** Opening Supplied records block **
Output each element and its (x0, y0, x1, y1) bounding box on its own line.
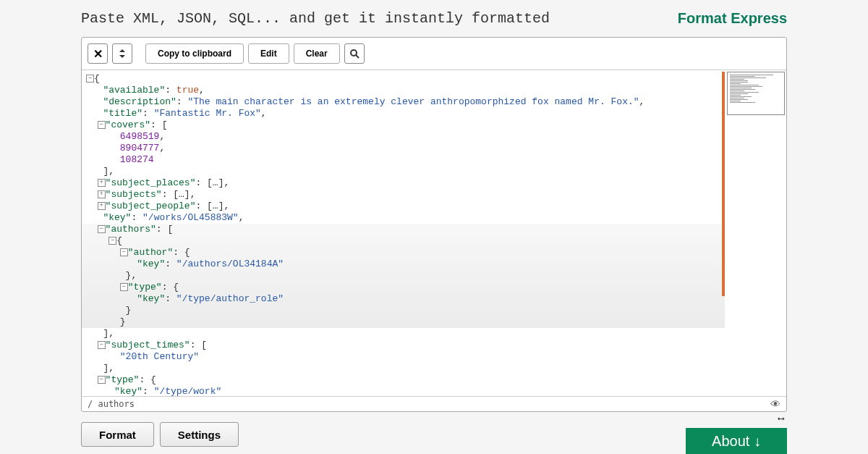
fold-icon[interactable]: + (98, 179, 106, 187)
search-icon[interactable] (344, 43, 365, 64)
about-button[interactable]: About ↓ (686, 428, 787, 454)
breadcrumb-path: / authors (88, 399, 135, 409)
copy-button[interactable]: Copy to clipboard (145, 43, 244, 64)
eye-icon[interactable]: 👁 (770, 398, 780, 410)
toolbar: ✕ Copy to clipboard Edit Clear (82, 38, 786, 70)
fold-icon[interactable]: − (120, 283, 128, 291)
code-viewer[interactable]: −{ "available": true, "description": "Th… (82, 70, 786, 396)
breadcrumb-bar: / authors 👁 (82, 396, 786, 411)
minimap[interactable] (727, 72, 785, 115)
close-icon[interactable]: ✕ (88, 43, 108, 64)
fold-icon[interactable]: + (98, 190, 106, 198)
svg-point-0 (351, 50, 357, 56)
main-panel: ✕ Copy to clipboard Edit Clear −{ "avail… (81, 37, 787, 412)
fold-icon[interactable]: − (120, 248, 128, 256)
expand-collapse-icon[interactable] (112, 43, 132, 64)
fold-icon[interactable]: + (98, 202, 106, 210)
fold-icon[interactable]: − (109, 237, 116, 245)
fold-icon[interactable]: − (98, 121, 106, 129)
brand-logo[interactable]: Format Express (678, 10, 787, 27)
fold-icon[interactable]: − (98, 341, 106, 349)
fold-icon[interactable]: − (98, 225, 106, 233)
format-button[interactable]: Format (81, 422, 154, 447)
edit-button[interactable]: Edit (248, 43, 289, 64)
fold-icon[interactable]: − (98, 376, 106, 384)
resize-icon[interactable]: ↔ (775, 412, 787, 425)
svg-line-1 (356, 55, 359, 58)
settings-button[interactable]: Settings (160, 422, 239, 447)
clear-button[interactable]: Clear (294, 43, 340, 64)
fold-icon[interactable]: − (86, 75, 94, 83)
tagline: Paste XML, JSON, SQL... and get it insta… (81, 10, 550, 27)
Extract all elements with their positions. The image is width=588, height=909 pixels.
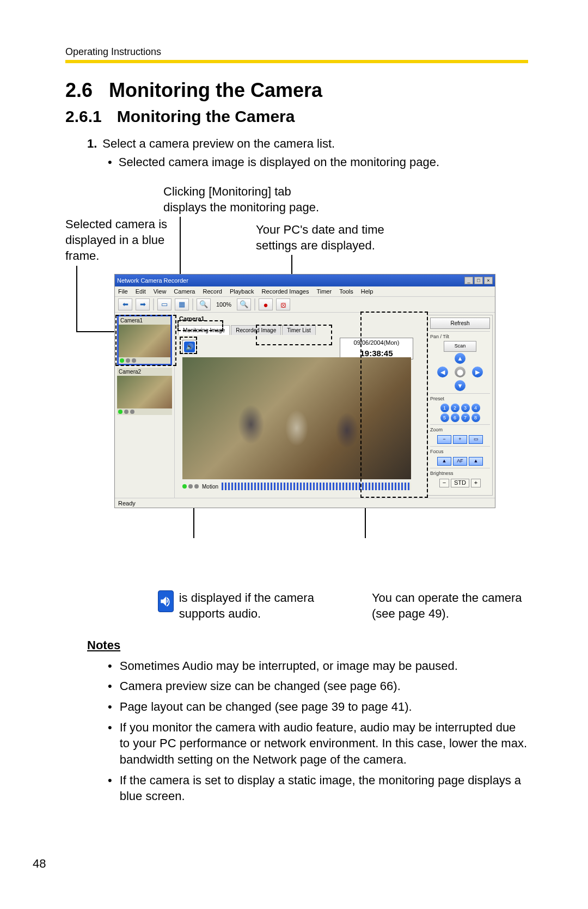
page-number: 48 [33,857,46,871]
step-number: 1. [87,136,97,152]
motion-label: Motion [202,483,218,490]
stop-record-button[interactable]: ⦻ [276,298,290,310]
back-button[interactable]: ⬅ [118,298,132,310]
main-pane: Camera1 Monitoring Image Recorded Image … [175,313,495,498]
app-body: Camera1 Camera2 Camera1 Monitoring Image [115,313,495,498]
preset-button[interactable]: 3 [461,404,470,412]
camera-status-dots [119,357,170,364]
layout-2-button[interactable]: ▦ [175,298,189,310]
center-button[interactable]: ⬤ [455,367,465,377]
status-text: Ready [118,500,136,507]
camera-thumbnail [117,376,172,408]
forward-button[interactable]: ➡ [136,298,150,310]
callout-selected-camera: Selected camera is displayed in a blue f… [65,217,180,264]
menu-record[interactable]: Record [203,288,222,295]
header-divider [65,60,528,63]
zoom-in-button[interactable]: + [453,435,467,444]
camera-list-item[interactable]: Camera1 [117,315,172,365]
menu-view[interactable]: View [154,288,167,295]
camera-item-label: Camera1 [119,316,170,325]
zoom-reset-button[interactable]: ▭ [469,435,483,444]
bullet-icon [108,772,112,804]
refresh-button[interactable]: Refresh [430,318,490,329]
brightness-down-button[interactable]: − [439,479,449,487]
subsection-title: Monitoring the Camera [117,107,295,126]
close-button[interactable]: × [484,277,493,284]
zoom-label: 100% [214,301,234,308]
zoom-label: Zoom [430,426,490,434]
zoom-in-button[interactable]: 🔍 [237,298,251,310]
menu-tools[interactable]: Tools [339,288,353,295]
focus-label: Focus [430,448,490,456]
bullet-icon [108,719,112,768]
bullet-icon [108,154,112,170]
section-title: Monitoring the Camera [109,79,322,102]
callout-datetime: Your PC's date and time settings are dis… [256,222,419,253]
toolbar-separator [254,298,255,310]
menu-camera[interactable]: Camera [174,288,195,295]
toolbar-separator [153,298,154,310]
section-heading: 2.6 Monitoring the Camera [65,79,528,102]
datetime-display: 09/06/2004(Mon) 19:38:45 [340,338,413,359]
note-text: Sometimes Audio may be interrupted, or i… [120,658,458,674]
camera-list-pane: Camera1 Camera2 [115,313,175,498]
tab-recorded-image[interactable]: Recorded Image [231,325,281,335]
note-text: If you monitor the camera with audio fea… [120,719,528,768]
preset-button[interactable]: 1 [440,404,449,412]
subsection-number: 2.6.1 [65,107,102,126]
preset-button[interactable]: 4 [471,404,480,412]
notes-heading: Notes [65,638,528,652]
toolbar-separator [192,298,193,310]
menu-playback[interactable]: Playback [230,288,254,295]
focus-far-button[interactable]: ▲ [469,457,483,466]
preset-button[interactable]: 6 [451,413,460,422]
brightness-label: Brightness [430,470,490,478]
control-panel: Refresh Pan / Tilt Scan ▲ ▼ ◀ ▶ ⬤ [427,315,493,496]
pan-right-button[interactable]: ▶ [472,367,483,377]
speaker-icon [158,590,174,612]
statusbar: Ready [115,498,495,508]
brightness-up-button[interactable]: + [471,479,481,487]
audio-icon[interactable]: 🔊 [182,340,197,354]
maximize-button[interactable]: □ [474,277,483,284]
zoom-out-button[interactable]: − [437,435,451,444]
callout-line [76,331,114,332]
menu-file[interactable]: File [118,288,128,295]
brightness-std-button[interactable]: STD [451,479,469,487]
focus-near-button[interactable]: ▲ [437,457,451,466]
zoom-out-button[interactable]: 🔍 [197,298,211,310]
pan-left-button[interactable]: ◀ [437,367,448,377]
preset-button[interactable]: 2 [451,404,460,412]
menu-help[interactable]: Help [361,288,373,295]
window-titlebar[interactable]: Network Camera Recorder _ □ × [115,274,495,286]
figure-area: Clicking [Monitoring] tab displays the m… [65,184,528,565]
pantilt-pad: ▲ ▼ ◀ ▶ ⬤ [437,353,483,391]
menu-edit[interactable]: Edit [136,288,146,295]
tab-timer-list[interactable]: Timer List [282,325,316,335]
note-text: Page layout can be changed (see page 39 … [120,699,412,715]
toolbar: ⬅ ➡ ▭ ▦ 🔍 100% 🔍 ● ⦻ [115,296,495,313]
tab-monitoring-image[interactable]: Monitoring Image [178,325,230,335]
callout-audio: is displayed if the camera supports audi… [179,590,334,621]
bullet-icon [108,699,112,715]
step-sub-text: Selected camera image is displayed on th… [119,154,439,170]
camera-list-item[interactable]: Camera2 [117,368,172,415]
section-number: 2.6 [65,79,93,102]
autofocus-button[interactable]: AF [453,457,467,466]
layout-1-button[interactable]: ▭ [157,298,171,310]
minimize-button[interactable]: _ [464,277,473,284]
tilt-down-button[interactable]: ▼ [455,380,465,391]
scan-button[interactable]: Scan [444,341,476,352]
record-button[interactable]: ● [259,298,273,310]
preset-button[interactable]: 7 [461,413,470,422]
preset-button[interactable]: 5 [440,413,449,422]
notes-list: Sometimes Audio may be interrupted, or i… [65,658,528,805]
menu-recorded-images[interactable]: Recorded Images [262,288,309,295]
tilt-up-button[interactable]: ▲ [455,353,465,364]
menu-timer[interactable]: Timer [316,288,332,295]
preset-label: Preset [430,395,490,403]
subsection-heading: 2.6.1 Monitoring the Camera [65,107,528,126]
preset-button[interactable]: 8 [471,413,480,422]
motion-stripes [222,483,411,490]
pantilt-label: Pan / Tilt [430,333,490,341]
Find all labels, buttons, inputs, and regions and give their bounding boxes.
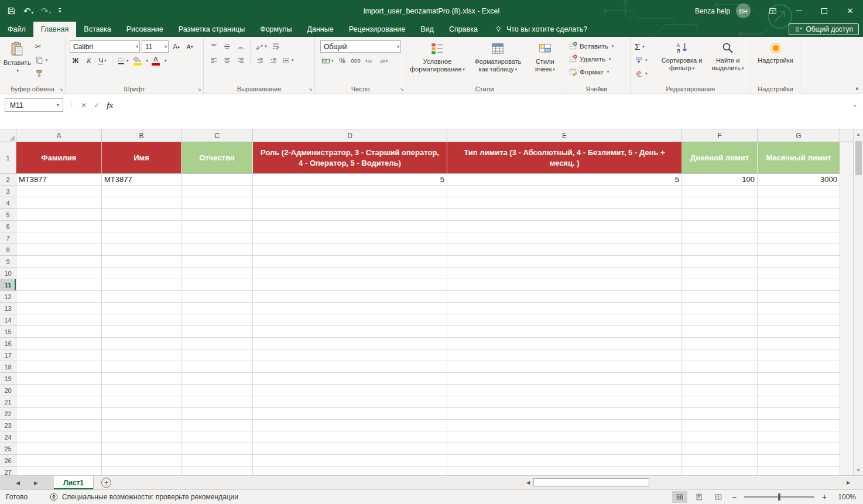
number-format-combo[interactable]: Общий▾ [320, 40, 401, 53]
cell-C25[interactable] [181, 443, 253, 455]
minimize-button[interactable] [786, 0, 811, 22]
sort-filter-button[interactable]: АЯ Сортировка и фильтр▾ [657, 39, 707, 72]
cell-F12[interactable] [682, 291, 758, 303]
align-center-button[interactable] [221, 54, 233, 66]
dialog-launcher-clipboard[interactable]: ↘ [59, 87, 63, 92]
row-header-3[interactable]: 3 [0, 186, 16, 197]
cell-B11[interactable] [102, 279, 181, 291]
cell-D24[interactable] [253, 431, 447, 443]
cell-E22[interactable] [447, 408, 682, 420]
delete-cells-button[interactable]: Удалить▾ [567, 53, 615, 65]
cell-A27[interactable] [16, 467, 102, 475]
cell-C23[interactable] [181, 420, 253, 431]
row-header-18[interactable]: 18 [0, 361, 16, 373]
ribbon-tab-draw[interactable]: Рисование [119, 22, 171, 37]
cell-B12[interactable] [102, 291, 181, 303]
cell-F7[interactable] [682, 232, 758, 244]
formula-bar-handle[interactable]: ⋮ [63, 98, 80, 108]
ribbon-tab-view[interactable]: Вид [413, 22, 441, 37]
cell-A19[interactable] [16, 373, 102, 385]
cell-G3[interactable] [758, 186, 840, 197]
cell-G26[interactable] [758, 455, 840, 467]
ribbon-tab-data[interactable]: Данные [300, 22, 341, 37]
cell-C12[interactable] [181, 291, 253, 303]
cell-A1[interactable]: Фамилия [16, 142, 102, 174]
cell-D15[interactable] [253, 326, 447, 338]
cell-C4[interactable] [181, 197, 253, 209]
cell-D8[interactable] [253, 244, 447, 256]
row-header-27[interactable]: 27 [0, 467, 16, 475]
share-button[interactable]: Общий доступ [789, 23, 859, 35]
close-button[interactable]: ✕ [837, 0, 863, 22]
cell-B24[interactable] [102, 431, 181, 443]
cell-E12[interactable] [447, 291, 682, 303]
cell-B10[interactable] [102, 268, 181, 279]
row-header-17[interactable]: 17 [0, 349, 16, 361]
cell-E3[interactable] [447, 186, 682, 197]
column-header-F[interactable]: F [682, 129, 758, 142]
cell-C17[interactable] [181, 349, 253, 361]
sheet-tab-active[interactable]: Лист1 [54, 476, 94, 489]
cell-G6[interactable] [758, 221, 840, 232]
cell-A16[interactable] [16, 338, 102, 349]
vertical-scroll-thumb[interactable] [855, 141, 862, 175]
cell-D16[interactable] [253, 338, 447, 349]
paste-button[interactable]: Вставить ▾ [2, 39, 33, 74]
cell-E24[interactable] [447, 431, 682, 443]
cell-B4[interactable] [102, 197, 181, 209]
cell-E9[interactable] [447, 256, 682, 268]
name-box[interactable]: M11 ▾ [5, 98, 63, 112]
cell-F10[interactable] [682, 268, 758, 279]
row-header-15[interactable]: 15 [0, 326, 16, 338]
cell-G16[interactable] [758, 338, 840, 349]
cell-C10[interactable] [181, 268, 253, 279]
cell-D27[interactable] [253, 467, 447, 475]
grow-font-button[interactable]: А▴ [170, 41, 182, 53]
cell-C11[interactable] [181, 279, 253, 291]
cell-F1[interactable]: Дневной лимит [682, 142, 758, 174]
format-painter-button[interactable] [33, 67, 50, 80]
row-header-11[interactable]: 11 [0, 279, 16, 291]
insert-cells-button[interactable]: Вставить▾ [567, 40, 615, 52]
cell-F19[interactable] [682, 373, 758, 385]
row-header-23[interactable]: 23 [0, 420, 16, 431]
cell-D5[interactable] [253, 209, 447, 221]
cell-A14[interactable] [16, 314, 102, 326]
row-header-16[interactable]: 16 [0, 338, 16, 349]
cell-D18[interactable] [253, 361, 447, 373]
previous-sheet-button[interactable]: ◀ [16, 480, 20, 486]
cell-A7[interactable] [16, 232, 102, 244]
collapse-ribbon-button[interactable]: ▴ [855, 85, 858, 91]
row-header-2[interactable]: 2 [0, 174, 16, 186]
cell-G13[interactable] [758, 303, 840, 314]
cell-C26[interactable] [181, 455, 253, 467]
cell-C19[interactable] [181, 373, 253, 385]
cell-B20[interactable] [102, 385, 181, 396]
cell-B14[interactable] [102, 314, 181, 326]
cell-E15[interactable] [447, 326, 682, 338]
cell-G11[interactable] [758, 279, 840, 291]
cell-B2[interactable]: МТ3877 [102, 174, 181, 186]
row-header-25[interactable]: 25 [0, 443, 16, 455]
column-header-B[interactable]: B [102, 129, 181, 142]
cell-D11[interactable] [253, 279, 447, 291]
cell-A23[interactable] [16, 420, 102, 431]
cell-E11[interactable] [447, 279, 682, 291]
cell-D4[interactable] [253, 197, 447, 209]
cell-B9[interactable] [102, 256, 181, 268]
column-header-G[interactable]: G [758, 129, 840, 142]
cell-E26[interactable] [447, 455, 682, 467]
expand-formula-bar-button[interactable]: ▾ [849, 98, 861, 108]
align-top-button[interactable] [208, 40, 220, 52]
dialog-launcher-number[interactable]: ↘ [399, 87, 404, 92]
cell-C20[interactable] [181, 385, 253, 396]
cell-F16[interactable] [682, 338, 758, 349]
row-header-22[interactable]: 22 [0, 408, 16, 420]
cell-C24[interactable] [181, 431, 253, 443]
ribbon-tab-help[interactable]: Справка [441, 22, 485, 37]
cell-C1[interactable]: Отчество [181, 142, 253, 174]
cell-C8[interactable] [181, 244, 253, 256]
cell-E1[interactable]: Тип лимита (3 - Абсолютный, 4 - Безлимит… [447, 142, 682, 174]
cell-E10[interactable] [447, 268, 682, 279]
cell-B6[interactable] [102, 221, 181, 232]
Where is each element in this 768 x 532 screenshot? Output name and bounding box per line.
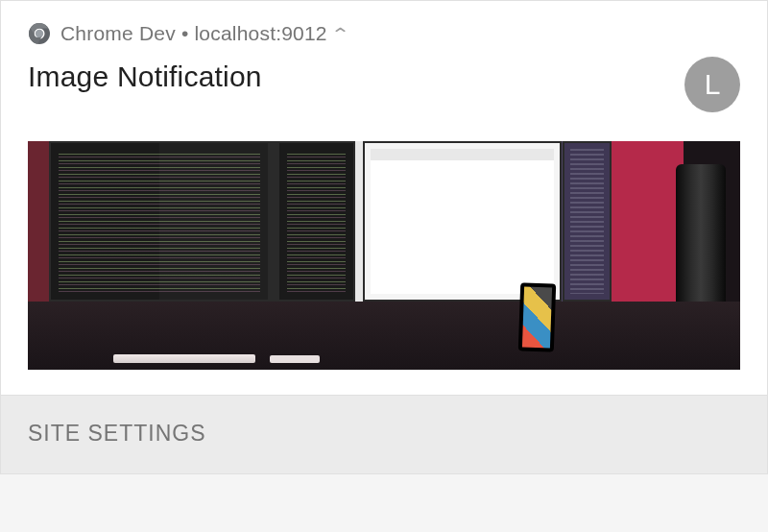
app-name: Chrome Dev [60, 22, 176, 44]
notification-title-row: Image Notification L [1, 55, 767, 130]
separator: • [176, 22, 195, 44]
chrome-icon [28, 22, 51, 45]
action-row: SITE SETTINGS [1, 396, 767, 473]
notification-header[interactable]: Chrome Dev • localhost:9012 ⌃ [1, 1, 767, 55]
site-settings-button[interactable]: SITE SETTINGS [28, 421, 206, 447]
avatar-letter: L [705, 68, 721, 101]
notification-source: Chrome Dev • localhost:9012 ⌃ [60, 22, 740, 45]
notification-big-image [28, 141, 740, 370]
origin: localhost:9012 [195, 22, 327, 44]
svg-point-2 [36, 30, 43, 37]
notification-title: Image Notification [28, 60, 262, 93]
chevron-up-icon: ⌃ [330, 24, 350, 45]
notification-card: Chrome Dev • localhost:9012 ⌃ Image Noti… [0, 0, 768, 474]
avatar: L [684, 57, 740, 112]
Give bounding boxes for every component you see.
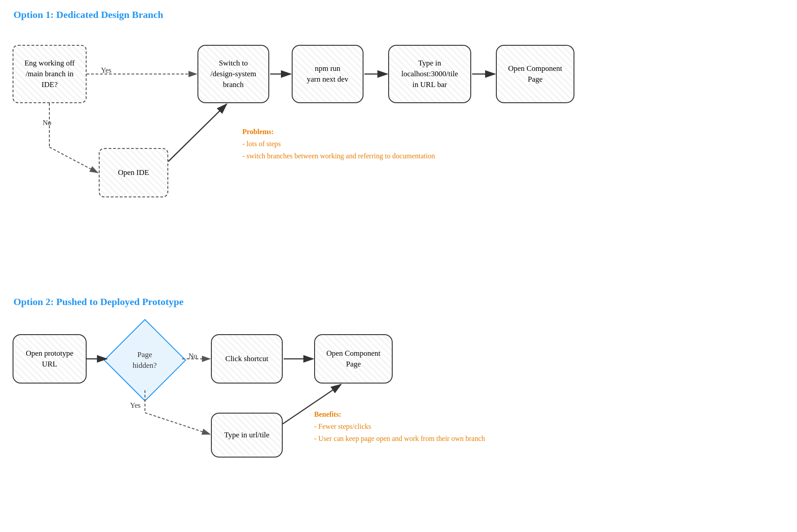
- svg-line-8: [168, 104, 227, 161]
- node-open-prototype: Open prototype URL: [13, 334, 87, 384]
- node-open-component-2: Open Component Page: [314, 334, 393, 384]
- benefits-annotation: Benefits: - Fewer steps/clicks - User ca…: [314, 408, 485, 445]
- node-page-hidden: Page hidden?: [108, 330, 182, 390]
- node-npm-run: npm run yarn next dev: [292, 45, 363, 103]
- no-label-2: No: [188, 352, 197, 360]
- option2-title: Option 2: Pushed to Deployed Prototype: [13, 296, 184, 308]
- no-label-1: No: [43, 119, 52, 127]
- node-switch-to: Switch to /design-system branch: [197, 45, 269, 103]
- node-type-in: Type in localhost:3000/tile in URL bar: [388, 45, 471, 103]
- node-type-url: Type in url/tile: [211, 413, 283, 458]
- node-click-shortcut: Click shortcut: [211, 334, 283, 384]
- yes-label-1: Yes: [101, 66, 111, 74]
- svg-line-13: [145, 413, 210, 434]
- node-open-component-1: Open Component Page: [496, 45, 574, 103]
- node-eng-working: Eng working off /main branch in IDE?: [13, 45, 87, 103]
- problems-annotation: Problems: - lots of steps - switch branc…: [242, 126, 435, 162]
- svg-line-7: [49, 147, 98, 173]
- option1-title: Option 1: Dedicated Design Branch: [13, 9, 163, 21]
- yes-label-2: Yes: [130, 401, 140, 410]
- node-open-ide: Open IDE: [99, 148, 168, 197]
- diagram-container: Option 1: Dedicated Design Branch Option…: [0, 0, 797, 532]
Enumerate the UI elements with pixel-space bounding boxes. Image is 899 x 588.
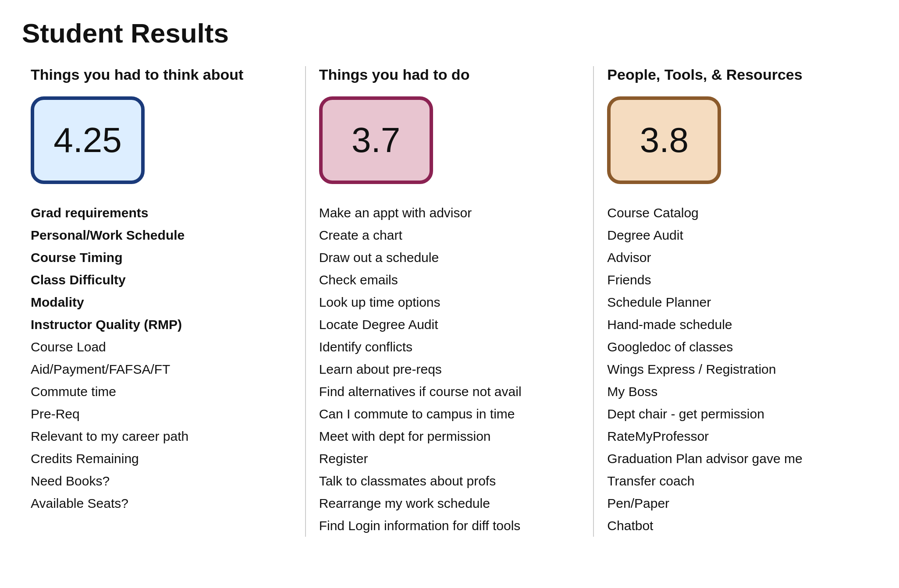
list-item: Register [319, 447, 580, 470]
list-item: Course Load [31, 336, 292, 358]
list-item: Aid/Payment/FAFSA/FT [31, 358, 292, 380]
list-item: Wings Express / Registration [607, 358, 868, 380]
list-item: Modality [31, 291, 292, 313]
column-divider [593, 66, 594, 537]
column-think: Things you had to think about4.25Grad re… [22, 66, 301, 514]
list-item: Schedule Planner [607, 291, 868, 313]
list-item: Hand-made schedule [607, 313, 868, 336]
list-item: Credits Remaining [31, 447, 292, 470]
list-item: Check emails [319, 269, 580, 291]
list-item: Talk to classmates about profs [319, 470, 580, 492]
list-item: RateMyProfessor [607, 425, 868, 447]
score-box-think: 4.25 [31, 96, 145, 184]
score-box-resources: 3.8 [607, 96, 721, 184]
list-item: Graduation Plan advisor gave me [607, 447, 868, 470]
list-item: Class Difficulty [31, 269, 292, 291]
list-item: Instructor Quality (RMP) [31, 313, 292, 336]
list-item: Need Books? [31, 470, 292, 492]
column-header-do: Things you had to do [319, 66, 580, 83]
column-header-think: Things you had to think about [31, 66, 292, 83]
item-list-resources: Course CatalogDegree AuditAdvisorFriends… [607, 202, 868, 537]
list-item: Relevant to my career path [31, 425, 292, 447]
list-item: Grad requirements [31, 202, 292, 224]
list-item: Make an appt with advisor [319, 202, 580, 224]
list-item: Learn about pre-reqs [319, 358, 580, 380]
column-header-resources: People, Tools, & Resources [607, 66, 868, 83]
list-item: Personal/Work Schedule [31, 224, 292, 246]
list-item: Commute time [31, 380, 292, 403]
list-item: Course Timing [31, 246, 292, 269]
list-item: Dept chair - get permission [607, 403, 868, 425]
list-item: Look up time options [319, 291, 580, 313]
list-item: Create a chart [319, 224, 580, 246]
list-item: Chatbot [607, 514, 868, 537]
list-item: Meet with dept for permission [319, 425, 580, 447]
list-item: Available Seats? [31, 492, 292, 514]
list-item: Friends [607, 269, 868, 291]
column-divider [305, 66, 306, 537]
list-item: Advisor [607, 246, 868, 269]
list-item: Find alternatives if course not avail [319, 380, 580, 403]
item-list-think: Grad requirementsPersonal/Work ScheduleC… [31, 202, 292, 514]
list-item: Can I commute to campus in time [319, 403, 580, 425]
columns-wrapper: Things you had to think about4.25Grad re… [22, 66, 877, 537]
page-title: Student Results [22, 18, 877, 49]
list-item: Locate Degree Audit [319, 313, 580, 336]
list-item: Googledoc of classes [607, 336, 868, 358]
list-item: Draw out a schedule [319, 246, 580, 269]
list-item: Degree Audit [607, 224, 868, 246]
list-item: My Boss [607, 380, 868, 403]
list-item: Transfer coach [607, 470, 868, 492]
list-item: Pre-Req [31, 403, 292, 425]
list-item: Identify conflicts [319, 336, 580, 358]
item-list-do: Make an appt with advisorCreate a chartD… [319, 202, 580, 537]
list-item: Course Catalog [607, 202, 868, 224]
column-resources: People, Tools, & Resources3.8Course Cata… [598, 66, 877, 537]
list-item: Find Login information for diff tools [319, 514, 580, 537]
column-do: Things you had to do3.7Make an appt with… [310, 66, 589, 537]
list-item: Pen/Paper [607, 492, 868, 514]
score-box-do: 3.7 [319, 96, 433, 184]
list-item: Rearrange my work schedule [319, 492, 580, 514]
** Closing Supplied records block **
**About this task**
Where the word "dialog" appears in a line of the entries, copy that line.

**Response area**
dialog-launcher-clipboard[interactable]: ↘ [59, 87, 63, 92]
dialog-launcher-number[interactable]: ↘ [399, 87, 404, 92]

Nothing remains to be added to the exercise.